▸ Goal of the exercise:
Could you filter the records below and return each line that holds "молока"?

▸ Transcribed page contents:
----------
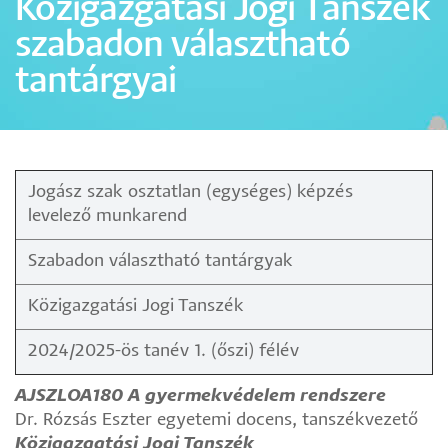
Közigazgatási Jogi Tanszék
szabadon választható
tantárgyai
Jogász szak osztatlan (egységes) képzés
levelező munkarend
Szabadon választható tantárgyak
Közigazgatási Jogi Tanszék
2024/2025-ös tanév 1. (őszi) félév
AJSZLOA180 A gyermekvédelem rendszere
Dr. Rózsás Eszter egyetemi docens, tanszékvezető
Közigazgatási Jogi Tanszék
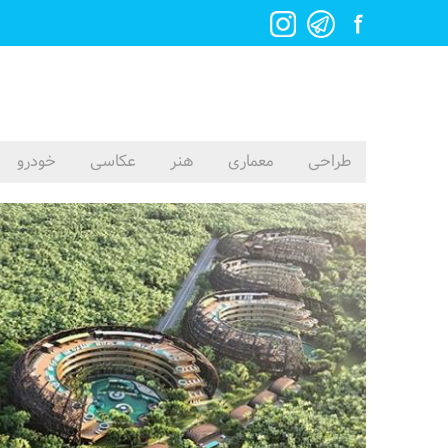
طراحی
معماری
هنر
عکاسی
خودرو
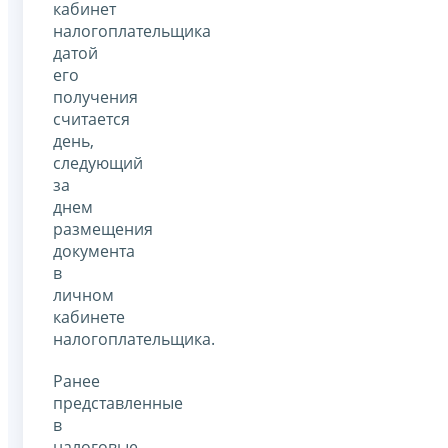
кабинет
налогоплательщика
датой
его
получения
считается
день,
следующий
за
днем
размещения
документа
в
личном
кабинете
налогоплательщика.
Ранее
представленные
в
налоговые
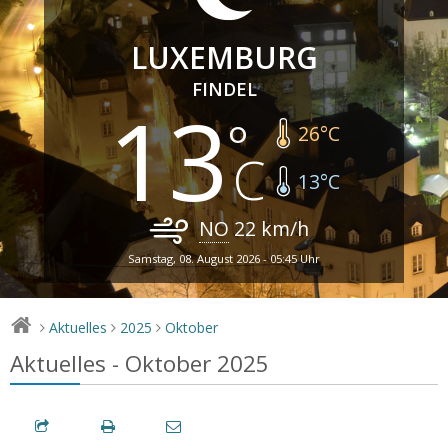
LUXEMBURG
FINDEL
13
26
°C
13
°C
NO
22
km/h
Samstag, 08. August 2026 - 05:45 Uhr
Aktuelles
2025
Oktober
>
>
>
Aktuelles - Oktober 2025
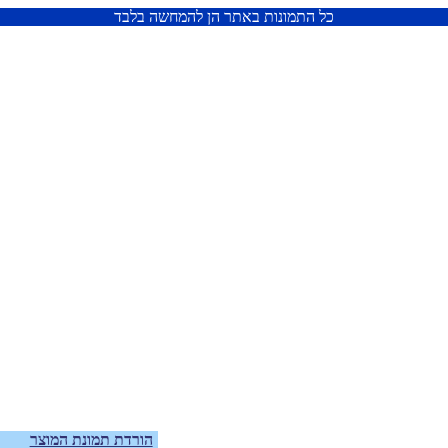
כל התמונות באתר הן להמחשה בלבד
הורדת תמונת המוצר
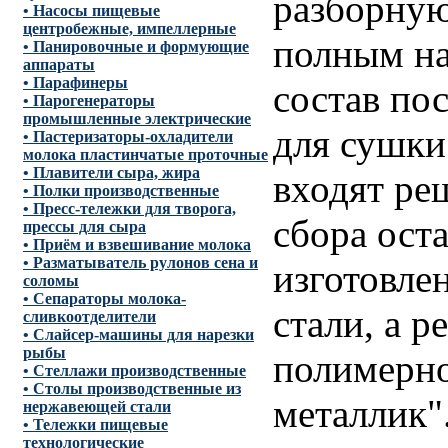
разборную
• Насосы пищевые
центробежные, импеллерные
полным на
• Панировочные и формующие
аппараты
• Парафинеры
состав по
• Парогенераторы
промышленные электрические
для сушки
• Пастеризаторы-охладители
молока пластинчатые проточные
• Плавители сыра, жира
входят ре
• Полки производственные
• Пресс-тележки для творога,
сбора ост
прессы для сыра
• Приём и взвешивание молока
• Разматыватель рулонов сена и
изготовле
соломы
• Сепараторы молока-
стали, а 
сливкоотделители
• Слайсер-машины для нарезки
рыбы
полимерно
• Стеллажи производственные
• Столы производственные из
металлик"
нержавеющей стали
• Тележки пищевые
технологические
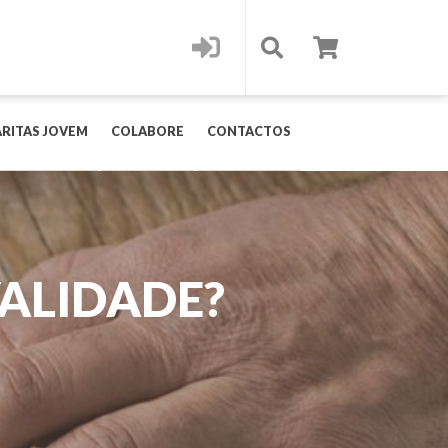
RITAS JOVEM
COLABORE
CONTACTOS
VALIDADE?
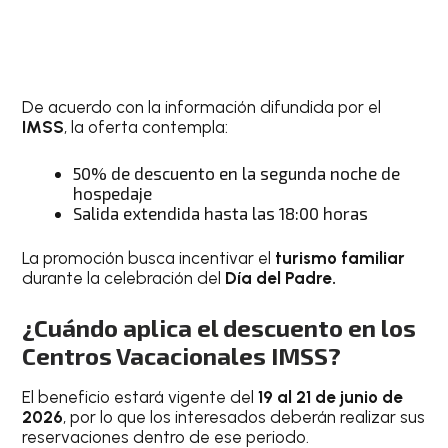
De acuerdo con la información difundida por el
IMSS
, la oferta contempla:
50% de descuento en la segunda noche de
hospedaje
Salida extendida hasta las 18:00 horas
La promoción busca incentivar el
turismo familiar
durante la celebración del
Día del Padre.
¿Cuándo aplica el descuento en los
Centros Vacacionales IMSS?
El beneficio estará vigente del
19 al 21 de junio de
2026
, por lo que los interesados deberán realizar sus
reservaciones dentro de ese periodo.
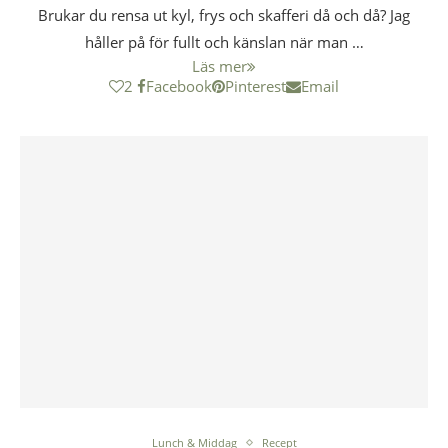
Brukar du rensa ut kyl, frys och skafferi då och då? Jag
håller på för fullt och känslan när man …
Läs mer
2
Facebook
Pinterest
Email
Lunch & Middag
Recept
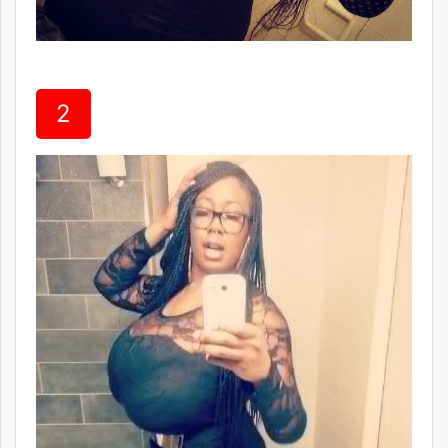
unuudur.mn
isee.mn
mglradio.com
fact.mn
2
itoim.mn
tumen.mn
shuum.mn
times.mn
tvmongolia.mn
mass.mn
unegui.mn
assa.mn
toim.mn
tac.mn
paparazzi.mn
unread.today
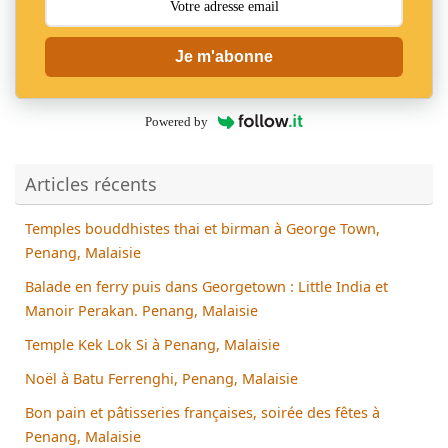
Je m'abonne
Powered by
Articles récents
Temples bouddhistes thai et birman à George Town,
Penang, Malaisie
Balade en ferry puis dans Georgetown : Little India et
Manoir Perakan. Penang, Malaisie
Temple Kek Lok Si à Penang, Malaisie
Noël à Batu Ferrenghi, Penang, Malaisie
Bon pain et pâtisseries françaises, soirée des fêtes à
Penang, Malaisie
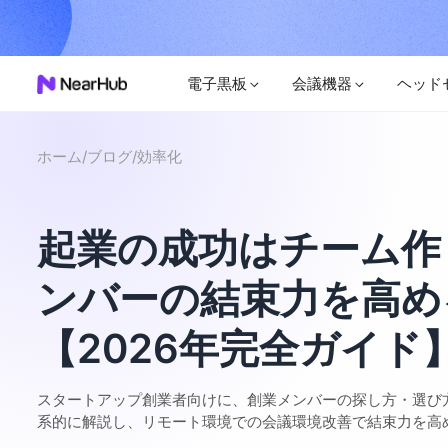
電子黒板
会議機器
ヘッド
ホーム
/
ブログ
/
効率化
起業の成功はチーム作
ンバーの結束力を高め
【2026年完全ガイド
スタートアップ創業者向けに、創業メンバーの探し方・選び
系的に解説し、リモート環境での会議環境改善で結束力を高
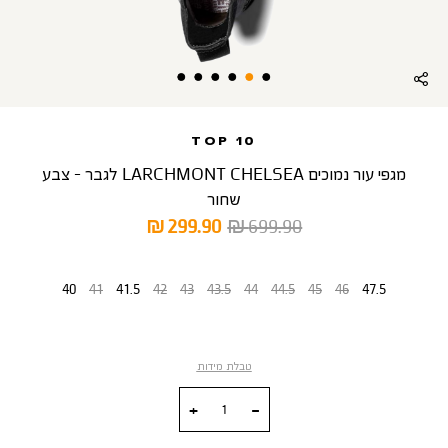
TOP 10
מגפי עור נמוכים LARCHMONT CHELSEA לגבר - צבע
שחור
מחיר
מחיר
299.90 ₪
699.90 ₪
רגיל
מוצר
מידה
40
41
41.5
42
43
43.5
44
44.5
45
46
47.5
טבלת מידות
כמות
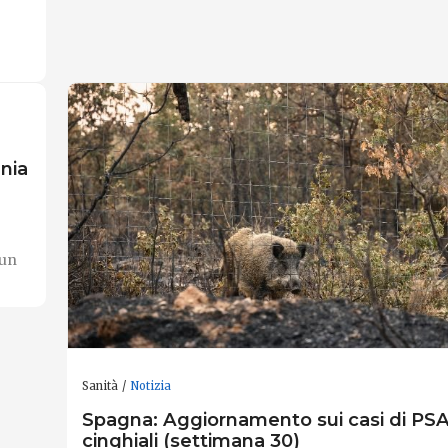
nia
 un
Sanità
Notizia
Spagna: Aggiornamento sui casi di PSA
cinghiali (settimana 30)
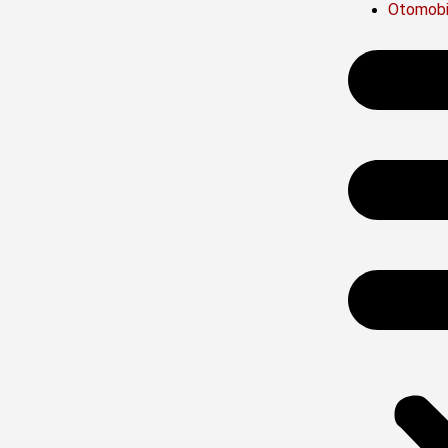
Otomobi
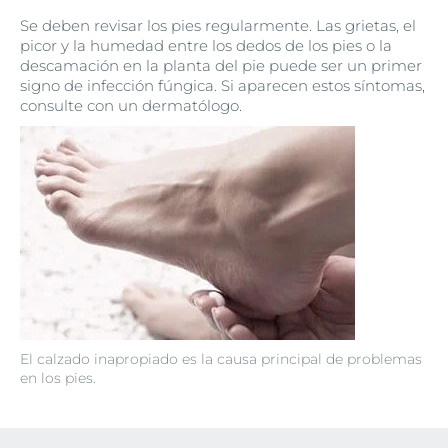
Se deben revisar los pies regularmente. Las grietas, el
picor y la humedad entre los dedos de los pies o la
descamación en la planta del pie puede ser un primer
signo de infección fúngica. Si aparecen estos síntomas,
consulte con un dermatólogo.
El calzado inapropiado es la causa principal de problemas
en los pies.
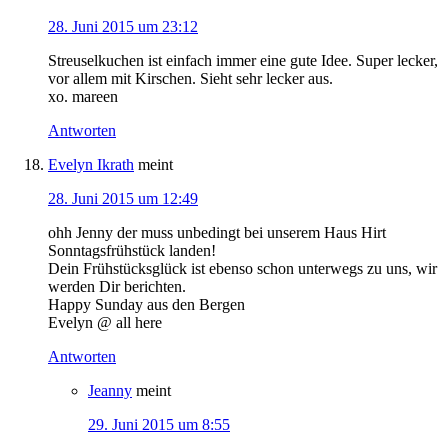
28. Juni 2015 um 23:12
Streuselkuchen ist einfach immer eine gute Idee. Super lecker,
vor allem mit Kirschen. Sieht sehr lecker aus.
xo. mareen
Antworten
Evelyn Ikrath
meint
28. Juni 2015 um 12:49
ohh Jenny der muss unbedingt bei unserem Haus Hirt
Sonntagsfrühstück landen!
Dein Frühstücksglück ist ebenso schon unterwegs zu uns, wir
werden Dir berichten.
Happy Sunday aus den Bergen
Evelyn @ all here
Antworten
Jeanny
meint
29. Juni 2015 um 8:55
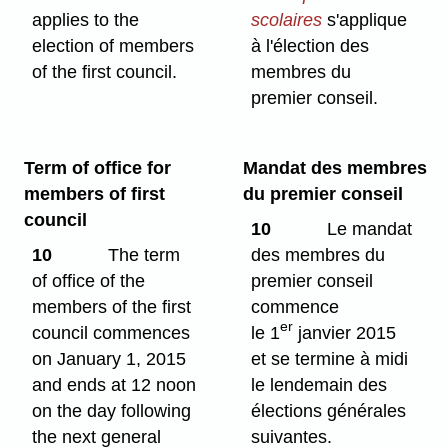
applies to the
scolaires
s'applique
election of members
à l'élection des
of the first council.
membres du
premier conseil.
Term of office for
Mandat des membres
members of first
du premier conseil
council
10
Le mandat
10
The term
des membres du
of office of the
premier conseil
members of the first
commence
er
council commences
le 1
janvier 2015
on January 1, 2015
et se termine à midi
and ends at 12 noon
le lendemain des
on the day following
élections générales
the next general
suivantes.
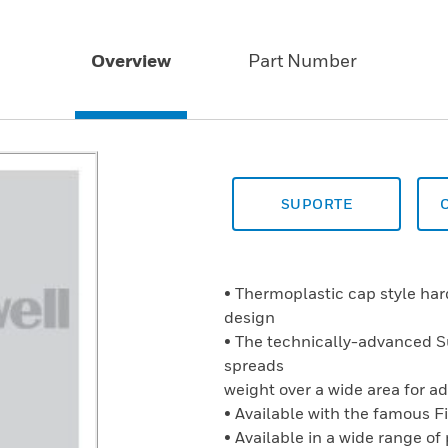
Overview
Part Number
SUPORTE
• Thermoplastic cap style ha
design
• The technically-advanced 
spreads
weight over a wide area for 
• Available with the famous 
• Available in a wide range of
----------
▸ Answer to the exercise:
молока пластинчатые проточные
• Приём и взвешивание молока
• Сепараторы молока-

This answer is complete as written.